For increasingly effective insights on customer experience, highly instrumented service platforms must be created, allowing integration infrastructure to channel usage data into centralised data repositories for subsequent analytical analysis.

Discovering and reacting to all insight

Due to the increasing availability of cost-effective compute and data storage resources, there has never been a better time for firms to exploit analytical initiatives to realise improved business outcomes. For many problems that are analytically well defined
such as risk calculations and asset allocation, there is already a huge pool of numerical tools that exist to tap into. However, in the past when trying to solve ill-posed problems such as trying to predict customer behaviour, the tools have been less capable.
People problems are just
plain hard
and awkward. Machine learning has proven revolutionary in this context because it has provided structured, repeatable methods to address problems that were hitherto intractable for classical approaches.

Advanced analytics have enabled significant outcomes across business domains including marketing, sales and compliance. But often
many analytical initiatives implicitly target the exploitation of durable insights, where the insight is relatively static over time. This is the basis for what most people recognise as “business intelligence” and might include the breakdown of market
constituents or the classification of customers into discrete groups. The problem for firms pursuing solely this approach is that they are missing valuable opportunities. 

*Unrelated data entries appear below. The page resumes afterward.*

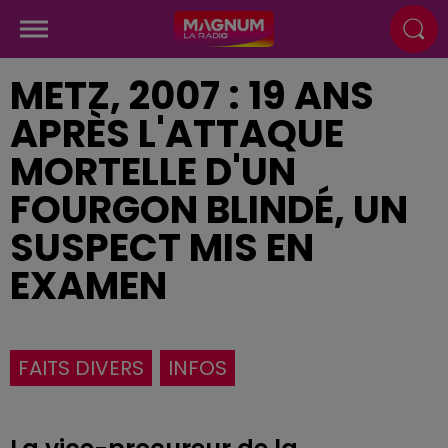
METZ, 2007 : 19 ANS
APRÈS L'ATTAQUE
MORTELLE D'UN
FOURGON BLINDÉ, UN
SUSPECT MIS EN
EXAMEN
FAITS DIVERS
INFOS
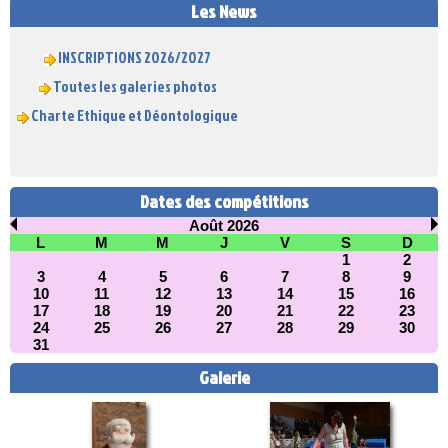
Les News
INSCRIPTIONS 2026/2027
Toutes les galeries photos
Charte Ethique et Déontologique
Dates des compétitions
Août 2026
L
M
M
J
V
S
D
1
2
3
4
5
6
7
8
9
10
11
12
13
14
15
16
17
18
19
20
21
22
23
24
25
26
27
28
29
30
31
Galerie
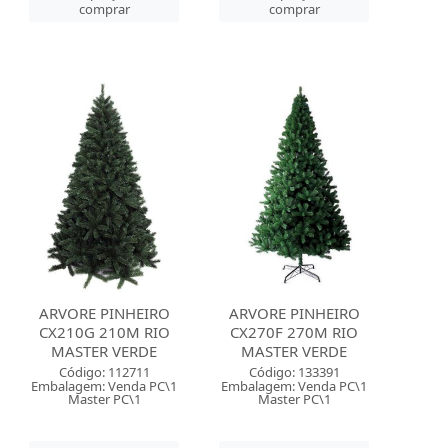
comprar
comprar
ARVORE PINHEIRO
ARVORE PINHEIRO
CX210G 210M RIO
CX270F 270M RIO
MASTER VERDE
MASTER VERDE
Código: 112711
Código: 133391
Embalagem: Venda PC\1
Embalagem: Venda PC\1
Master PC\1
Master PC\1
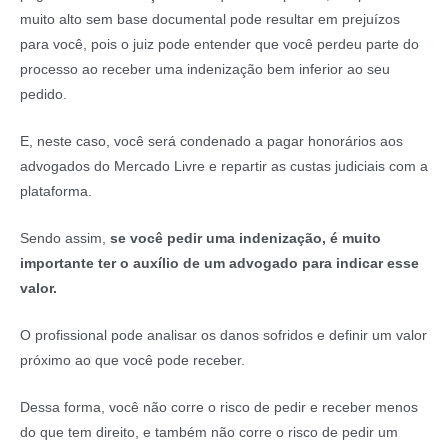
muito alto sem base documental pode resultar em prejuízos
para você, pois o juiz pode entender que você perdeu parte do
processo ao receber uma indenização bem inferior ao seu
pedido.
E, neste caso, você será condenado a pagar honorários aos
advogados do Mercado Livre e repartir as custas judiciais com a
plataforma.
Sendo assim,
se você pedir uma indenização, é muito
importante ter o auxílio de um advogado para indicar esse
valor.
O profissional pode analisar os danos sofridos e definir um valor
próximo ao que você pode receber.
Dessa forma, você não corre o risco de pedir e receber menos
do que tem direito, e também não corre o risco de pedir um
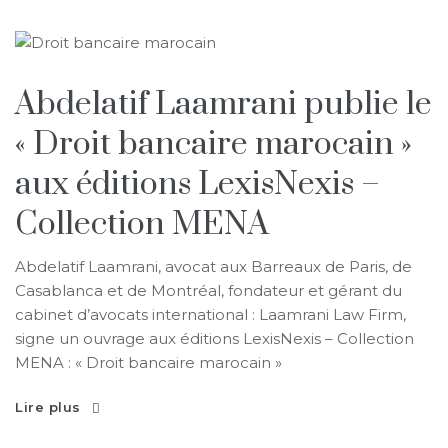
Abdelatif Laamrani publie le
« Droit bancaire marocain »
aux éditions LexisNexis –
Collection MENA
Abdelatif Laamrani, avocat aux Barreaux de Paris, de
Casablanca et de Montréal, fondateur et gérant du
cabinet d’avocats international : Laamrani Law Firm,
signe un ouvrage aux éditions LexisNexis – Collection
MENA : « Droit bancaire marocain »
Lire plus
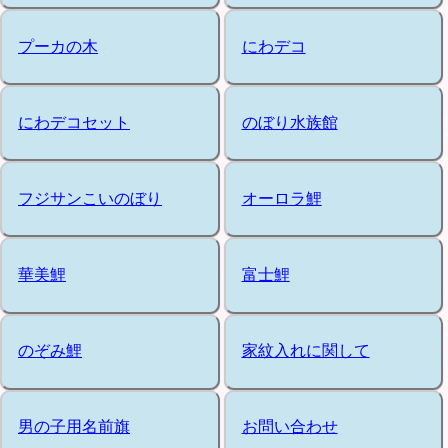
プーカの木
にわデコ
にわデコセット
のぼり水族館
フジサンこいのぼり
オーロラ鯉
華美鯉
富士鯉
のぞみ鯉
家紋入れに関して
男の子用名前旗
お問い合わせ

Insights exist across a spectrum of defined lifetimes, during which one must identify and exploit them to realise a beneficial outcome. If firms wish to increase the volume of insights they can exploit, they must extend their activity beyond
durable insights. This will enable them to exploit the perishable insights within their operations that exist at the shorter end of the insight lifetime spectrum. This is particularly important in the context of customer engagement with service
platforms, where being able to infer that a customer has an issue in real-time and providing immediate mitigation is the difference between a customer that drives a positive or negative
net promoter score. Over 60% of

surveyed
firms are beginning to prioritise the ability to react to CX issues in real-time, but only one in eight of them expressed certainty in their existing systems to support this goal.

It’s just the beginning

Investment in open data ecosystems, capable hybrid integration and real-time analytics capabilities create a solid foundation for firms looking to continuously improve experiences for their customers. But the benefits don’t stop there. Customer experience
is just one disruptive dimension that firms need to address, and we should also look at how these data foundations can be used to address other significant challenges.